[About this task]:
The line containing "13 jul 2022 a las 01:02" marks where to begin. Write out that line and every line after it exactly, through the last line below.

══════

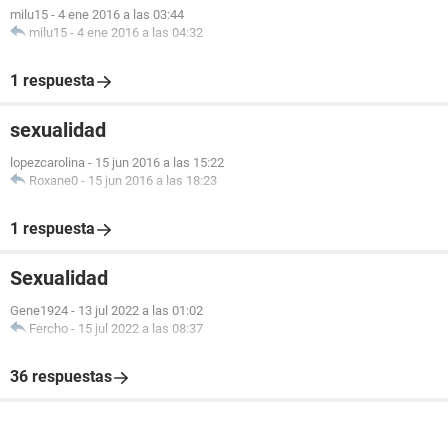
milu15
-
4 ene 2016 a las 03:44
milu15
-
4 ene 2016 a las 04:32
1 respuesta
sexualidad
lopezcarolina
-
15 jun 2016 a las 15:22
Roxane0
-
15 jun 2016 a las 18:23
1 respuesta
Sexualidad
Gene1924
-
13 jul 2022 a las 01:02
Fercho
-
15 jul 2022 a las 08:37
36 respuestas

══════

[Answer for the task]:
13 jul 2022 a las 01:02
Fercho
-
15 jul 2022 a las 08:37
36 respuestas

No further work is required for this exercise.